*Exercise details:*
Retype, word for word, only the lines from the one with "Super interessant! Ooit had ik ook een" through the last line of the data below.

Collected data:
....................

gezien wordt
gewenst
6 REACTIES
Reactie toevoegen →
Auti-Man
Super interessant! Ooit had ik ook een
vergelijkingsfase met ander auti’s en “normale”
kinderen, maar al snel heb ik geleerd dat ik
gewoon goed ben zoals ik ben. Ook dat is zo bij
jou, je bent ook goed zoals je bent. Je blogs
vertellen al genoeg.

....................

*Task response:*
Super interessant! Ooit had ik ook een
vergelijkingsfase met ander auti’s en “normale”
kinderen, maar al snel heb ik geleerd dat ik
gewoon goed ben zoals ik ben. Ook dat is zo bij
jou, je bent ook goed zoals je bent. Je blogs
vertellen al genoeg.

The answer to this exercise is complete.